** What needs to be done **
Print out every record exactly as it appears.

Collected data:
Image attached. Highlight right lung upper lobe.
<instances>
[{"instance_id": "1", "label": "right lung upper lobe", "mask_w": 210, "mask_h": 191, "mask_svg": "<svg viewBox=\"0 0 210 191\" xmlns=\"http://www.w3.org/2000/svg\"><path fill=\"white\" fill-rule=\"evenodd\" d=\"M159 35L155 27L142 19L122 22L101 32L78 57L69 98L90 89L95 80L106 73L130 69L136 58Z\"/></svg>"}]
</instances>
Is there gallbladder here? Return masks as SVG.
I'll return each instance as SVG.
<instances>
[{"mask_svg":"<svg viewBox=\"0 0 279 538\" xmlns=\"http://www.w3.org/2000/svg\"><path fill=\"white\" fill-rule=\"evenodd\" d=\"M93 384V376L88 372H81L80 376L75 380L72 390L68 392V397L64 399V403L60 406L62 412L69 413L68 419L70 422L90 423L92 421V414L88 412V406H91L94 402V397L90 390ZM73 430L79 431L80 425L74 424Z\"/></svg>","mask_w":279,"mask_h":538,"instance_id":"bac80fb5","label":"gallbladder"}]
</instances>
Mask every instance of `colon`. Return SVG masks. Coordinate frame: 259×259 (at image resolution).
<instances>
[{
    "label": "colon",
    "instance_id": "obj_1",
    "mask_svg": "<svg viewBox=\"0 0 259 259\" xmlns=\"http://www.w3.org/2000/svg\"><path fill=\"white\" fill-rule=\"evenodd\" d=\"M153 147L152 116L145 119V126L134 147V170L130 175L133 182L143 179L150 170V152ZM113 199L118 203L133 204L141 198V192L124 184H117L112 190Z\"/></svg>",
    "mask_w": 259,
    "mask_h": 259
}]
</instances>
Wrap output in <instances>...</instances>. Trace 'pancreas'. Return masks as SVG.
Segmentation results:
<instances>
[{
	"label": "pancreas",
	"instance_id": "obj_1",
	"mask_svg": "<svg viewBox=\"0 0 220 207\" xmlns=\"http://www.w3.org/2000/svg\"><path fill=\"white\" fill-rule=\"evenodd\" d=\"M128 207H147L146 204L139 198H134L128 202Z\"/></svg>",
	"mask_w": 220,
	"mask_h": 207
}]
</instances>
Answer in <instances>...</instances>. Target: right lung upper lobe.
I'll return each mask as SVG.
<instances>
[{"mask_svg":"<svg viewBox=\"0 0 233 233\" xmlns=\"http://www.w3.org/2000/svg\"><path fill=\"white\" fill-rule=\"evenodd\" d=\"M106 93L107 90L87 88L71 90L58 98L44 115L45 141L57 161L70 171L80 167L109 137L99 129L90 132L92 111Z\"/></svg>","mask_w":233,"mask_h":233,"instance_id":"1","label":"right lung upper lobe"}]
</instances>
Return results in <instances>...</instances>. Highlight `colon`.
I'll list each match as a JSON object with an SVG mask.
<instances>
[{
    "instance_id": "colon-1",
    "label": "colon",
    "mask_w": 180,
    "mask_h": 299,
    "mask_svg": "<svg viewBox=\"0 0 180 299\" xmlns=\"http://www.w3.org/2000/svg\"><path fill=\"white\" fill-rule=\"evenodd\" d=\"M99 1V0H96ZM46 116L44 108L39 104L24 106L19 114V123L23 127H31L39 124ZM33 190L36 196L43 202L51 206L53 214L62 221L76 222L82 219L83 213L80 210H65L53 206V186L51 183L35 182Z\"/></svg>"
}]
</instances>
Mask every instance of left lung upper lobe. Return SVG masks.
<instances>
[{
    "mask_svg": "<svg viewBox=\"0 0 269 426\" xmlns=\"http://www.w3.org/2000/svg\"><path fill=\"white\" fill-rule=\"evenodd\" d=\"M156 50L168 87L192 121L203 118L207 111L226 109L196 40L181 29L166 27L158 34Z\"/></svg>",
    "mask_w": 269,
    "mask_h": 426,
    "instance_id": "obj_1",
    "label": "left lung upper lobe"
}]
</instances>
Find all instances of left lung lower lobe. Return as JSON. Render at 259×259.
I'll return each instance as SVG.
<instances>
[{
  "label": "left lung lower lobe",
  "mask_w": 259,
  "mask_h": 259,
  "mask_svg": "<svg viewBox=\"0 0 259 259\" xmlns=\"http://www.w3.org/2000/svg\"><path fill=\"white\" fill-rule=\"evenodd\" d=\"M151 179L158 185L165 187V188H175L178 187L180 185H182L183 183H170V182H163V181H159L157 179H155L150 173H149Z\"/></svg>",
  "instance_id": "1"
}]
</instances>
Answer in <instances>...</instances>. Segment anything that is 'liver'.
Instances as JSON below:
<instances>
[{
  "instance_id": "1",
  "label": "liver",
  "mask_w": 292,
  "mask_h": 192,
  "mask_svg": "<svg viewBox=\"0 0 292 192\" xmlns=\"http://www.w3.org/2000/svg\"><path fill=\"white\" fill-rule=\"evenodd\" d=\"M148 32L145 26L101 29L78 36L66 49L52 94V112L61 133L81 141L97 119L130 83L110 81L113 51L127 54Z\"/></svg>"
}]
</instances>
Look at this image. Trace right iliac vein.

** Written response **
Image attached. Highlight right lung upper lobe.
<instances>
[{"instance_id": "1", "label": "right lung upper lobe", "mask_w": 210, "mask_h": 191, "mask_svg": "<svg viewBox=\"0 0 210 191\" xmlns=\"http://www.w3.org/2000/svg\"><path fill=\"white\" fill-rule=\"evenodd\" d=\"M159 35L155 27L142 19L122 22L101 32L78 57L69 98L90 89L95 80L106 73L130 69L136 58Z\"/></svg>"}]
</instances>
Is there gallbladder here? Return masks as SVG.
I'll return each instance as SVG.
<instances>
[{"mask_svg":"<svg viewBox=\"0 0 279 538\" xmlns=\"http://www.w3.org/2000/svg\"><path fill=\"white\" fill-rule=\"evenodd\" d=\"M93 384V376L88 372H81L80 376L75 380L72 390L68 392V397L64 399V403L60 406L62 412L69 413L68 419L70 422L90 423L92 421V414L88 412V406H91L94 402V397L90 390ZM73 430L79 431L80 425L74 424Z\"/></svg>","mask_w":279,"mask_h":538,"instance_id":"bac80fb5","label":"gallbladder"}]
</instances>
Mask every instance of `colon`. Return SVG masks. Coordinate frame: 259×259 (at image resolution).
<instances>
[{
    "label": "colon",
    "instance_id": "obj_1",
    "mask_svg": "<svg viewBox=\"0 0 259 259\" xmlns=\"http://www.w3.org/2000/svg\"><path fill=\"white\" fill-rule=\"evenodd\" d=\"M153 147L152 116L145 119V126L134 147V170L130 175L133 182L143 179L150 170V152ZM113 199L118 203L133 204L141 198V192L124 184H117L112 190Z\"/></svg>",
    "mask_w": 259,
    "mask_h": 259
}]
</instances>
Wrap output in <instances>...</instances>. Trace 'pancreas'. Return masks as SVG.
Segmentation results:
<instances>
[{
	"label": "pancreas",
	"instance_id": "obj_1",
	"mask_svg": "<svg viewBox=\"0 0 220 207\" xmlns=\"http://www.w3.org/2000/svg\"><path fill=\"white\" fill-rule=\"evenodd\" d=\"M128 207H147L146 204L139 198H134L128 202Z\"/></svg>",
	"mask_w": 220,
	"mask_h": 207
}]
</instances>
Answer in <instances>...</instances>. Target: right lung upper lobe.
I'll return each mask as SVG.
<instances>
[{"mask_svg":"<svg viewBox=\"0 0 233 233\" xmlns=\"http://www.w3.org/2000/svg\"><path fill=\"white\" fill-rule=\"evenodd\" d=\"M106 93L107 90L87 88L71 90L58 98L44 115L45 141L57 161L70 171L80 167L109 137L99 129L90 132L92 111Z\"/></svg>","mask_w":233,"mask_h":233,"instance_id":"1","label":"right lung upper lobe"}]
</instances>
Return results in <instances>...</instances>. Highlight `colon`.
I'll list each match as a JSON object with an SVG mask.
<instances>
[{
    "instance_id": "colon-1",
    "label": "colon",
    "mask_w": 180,
    "mask_h": 299,
    "mask_svg": "<svg viewBox=\"0 0 180 299\" xmlns=\"http://www.w3.org/2000/svg\"><path fill=\"white\" fill-rule=\"evenodd\" d=\"M99 1V0H96ZM46 116L44 108L39 104L24 106L19 114V123L23 127H31L39 124ZM33 190L36 196L43 202L51 206L53 214L62 221L76 222L82 219L83 213L80 210H65L53 206V186L51 183L35 182Z\"/></svg>"
}]
</instances>
Mask every instance of left lung upper lobe. Return SVG masks.
<instances>
[{
    "mask_svg": "<svg viewBox=\"0 0 269 426\" xmlns=\"http://www.w3.org/2000/svg\"><path fill=\"white\" fill-rule=\"evenodd\" d=\"M156 50L168 87L192 121L203 118L207 111L226 109L196 40L181 29L166 27L158 34Z\"/></svg>",
    "mask_w": 269,
    "mask_h": 426,
    "instance_id": "obj_1",
    "label": "left lung upper lobe"
}]
</instances>
Find all instances of left lung lower lobe. Return as JSON. Render at 259×259.
I'll return each instance as SVG.
<instances>
[{
  "label": "left lung lower lobe",
  "mask_w": 259,
  "mask_h": 259,
  "mask_svg": "<svg viewBox=\"0 0 259 259\" xmlns=\"http://www.w3.org/2000/svg\"><path fill=\"white\" fill-rule=\"evenodd\" d=\"M151 179L158 185L165 187V188H175L178 187L180 185H182L183 183H170V182H163V181H159L157 179H155L150 173H149Z\"/></svg>",
  "instance_id": "1"
}]
</instances>
Answer in <instances>...</instances>. Segment anything that is 'liver'.
Instances as JSON below:
<instances>
[{
  "instance_id": "1",
  "label": "liver",
  "mask_w": 292,
  "mask_h": 192,
  "mask_svg": "<svg viewBox=\"0 0 292 192\" xmlns=\"http://www.w3.org/2000/svg\"><path fill=\"white\" fill-rule=\"evenodd\" d=\"M148 32L145 26L101 29L78 36L66 49L52 94V112L61 133L81 141L97 119L130 83L110 81L113 51L127 54Z\"/></svg>"
}]
</instances>
Look at this image. Trace right iliac vein.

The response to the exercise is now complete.